Luego del escándalo que este estudio produjo, el mismo fue rectificado por 10 de los científicos que habían participado de su elaboración y además por la propia revista The Lancet, que incluso decidió eliminarlo de sus archivos. En tanto, Wakefield perdió su licencia como médico dado que rechazó confirmar sus conclusiones a través de un nuevo estudio en pacientes con autismo y que ningún otro estudio pudo ratificar la veracidad de sus afirmaciones. Además, se comprobaron lazos entre el médico británico y posibles negocios que él mismo activó, una vez iniciado el miedo a la vacuna triple viral. Entre estos se encontraba, según el periodista Brian Deer, de The British Medical Journal, el financiamiento secreto de su artículo en The Lancet, a cargo del abogado antivacunas Richard Barr, quien buscaba pruebas científicas para demandar a grandes laboratorios, y el desarrollo de un kit de diagnóstico contra una enfermedad inventada en el estudio, que conectada, a la triple viral, con el autismo. 

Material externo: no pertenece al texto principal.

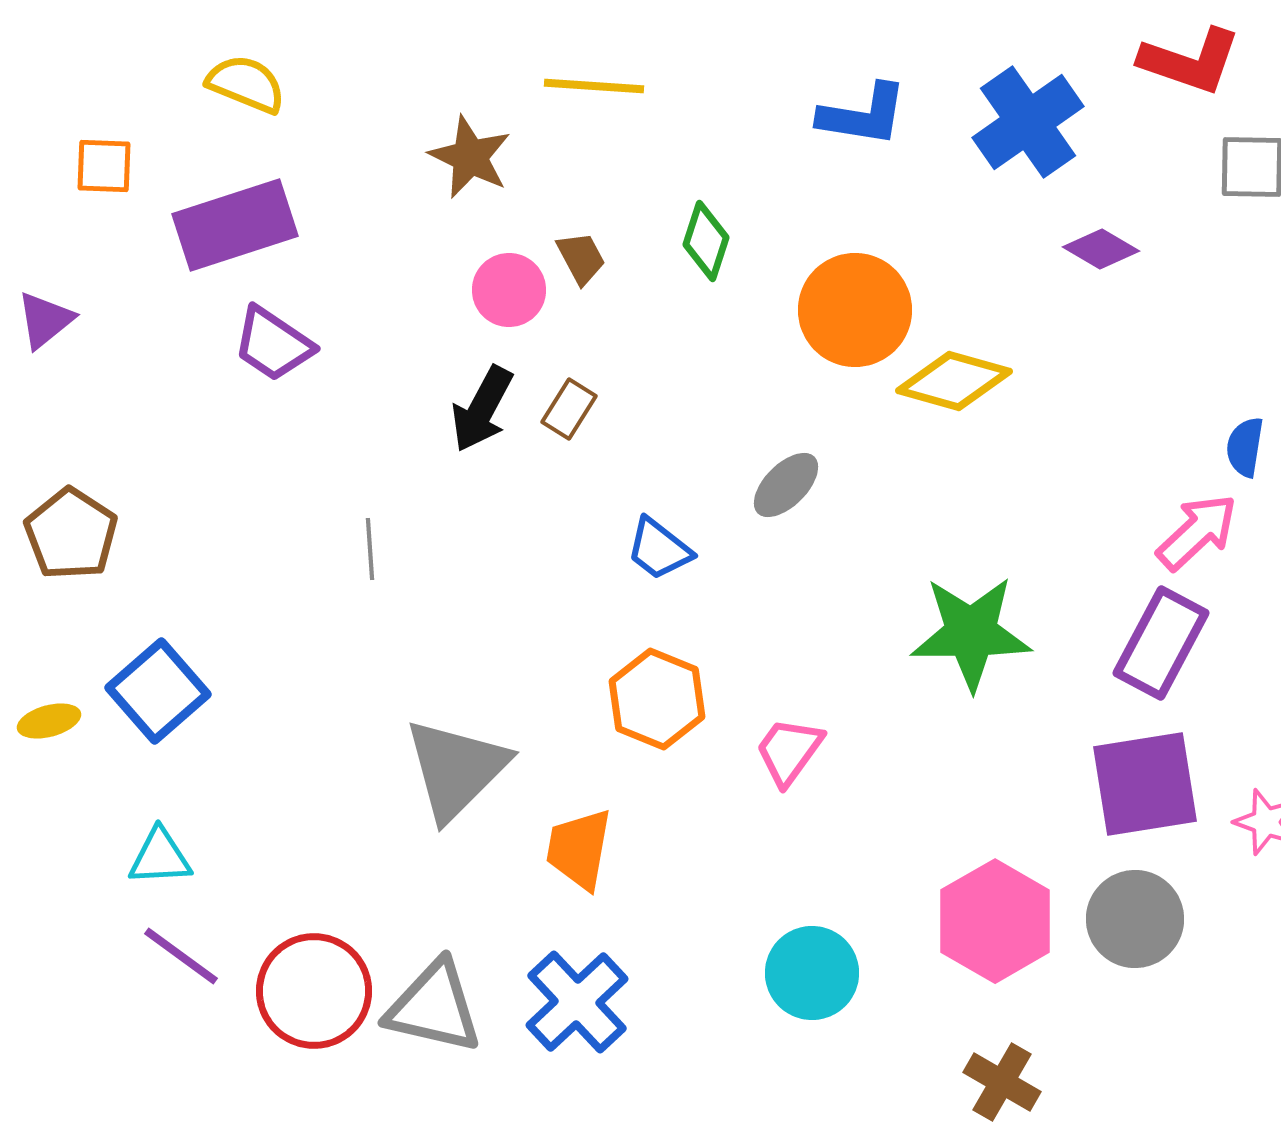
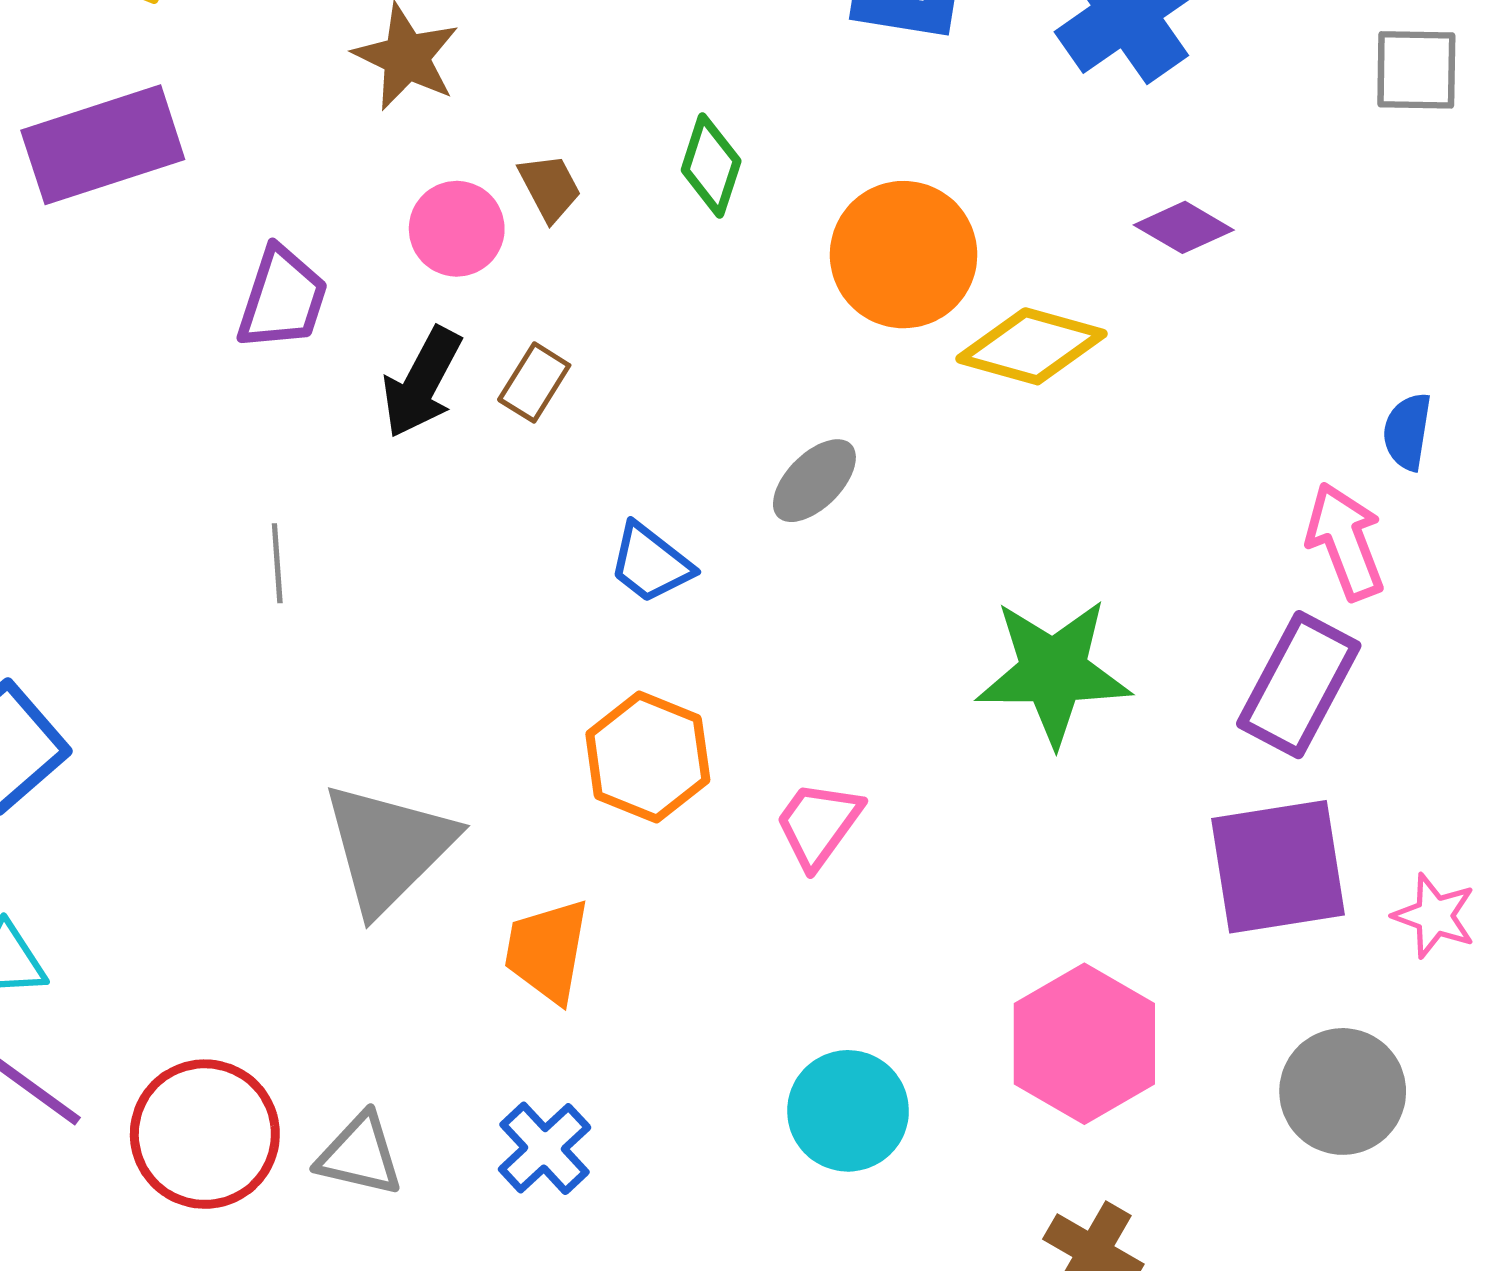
purple diamond: (1101, 249) -> (1184, 227), moved
purple trapezoid: (273, 344) -> (282, 298), moved, turned -106
pink arrow: (1197, 532) -> (1345, 541), turned -68
gray circle: (1135, 919) -> (1343, 1091), moved
blue cross: (577, 1002) -> (545, 1148), size x0.7
gray triangle: (434, 1007) -> (360, 1155), size x0.7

El periodista y divulgador científico Luis Alfonso Gámez, concluye en su libro “El Peligro de creer”, que la creencia de que las vacunas causan autismo se debe, en parte, a que los primeros síntomas del mal suelen detectarse a la misma edad, en que los niños reciben la triple viral, pero la ciencia ha demostrado que no hay ninguna relación entre ambos hechos, más allá de una coincidencia temporal. No obstante, desde el momento de la publicación en The Lancet y a pesar de la evidencia científica que demuestra lo contrario, este movimiento persiste en sus creencias, y está forzando a la comunidad científica a presionar para la sanción de una ley similar a la SB 277 de California (Estados Unidos), que prohibió, tras un brote en los parques temáticos de Disney, a que se interpongan “excepción por razones personales”, al calendario de vacunación y que por lo tanto, se vacune forzosamente, en los jardines de aquel estado. Con dicha ley, se logró un aumento de niños vacunados, llegando al 95,6% tras su sanción en 2015,  contra los 90,2% del año anterior.